# ASSIGNED TASK
Report every line of the records that includes the word "صنعتی".

(Saved entries)
● ● ● ● ● ● ●
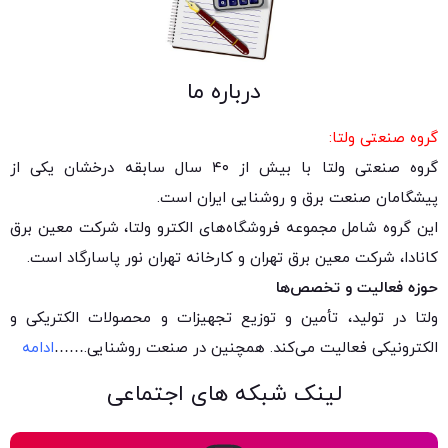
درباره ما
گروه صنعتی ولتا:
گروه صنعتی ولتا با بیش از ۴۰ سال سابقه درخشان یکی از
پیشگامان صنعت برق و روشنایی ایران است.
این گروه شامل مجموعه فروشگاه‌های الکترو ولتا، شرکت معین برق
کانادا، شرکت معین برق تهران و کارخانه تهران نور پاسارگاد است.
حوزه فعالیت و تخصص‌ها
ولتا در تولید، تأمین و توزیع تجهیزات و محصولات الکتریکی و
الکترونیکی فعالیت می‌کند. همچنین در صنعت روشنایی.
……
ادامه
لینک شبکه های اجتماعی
● ● ● ● ● ● ●
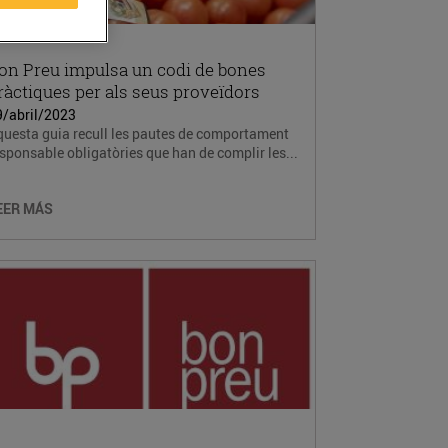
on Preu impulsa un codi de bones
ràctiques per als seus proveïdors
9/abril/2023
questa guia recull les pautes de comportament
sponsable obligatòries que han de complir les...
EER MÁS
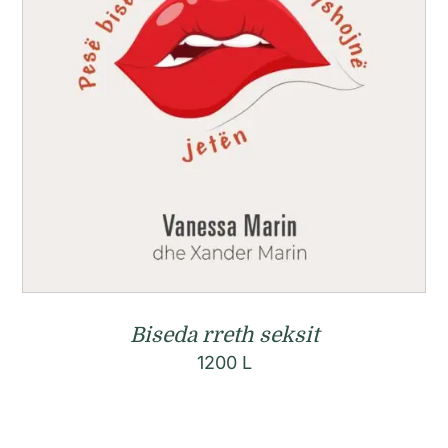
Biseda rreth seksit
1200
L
● ● ● ● ● ● ●
# WRITTEN REPLY
گروه صنعتی ولتا:
گروه صنعتی ولتا با بیش از ۴۰ سال سابقه درخشان یکی از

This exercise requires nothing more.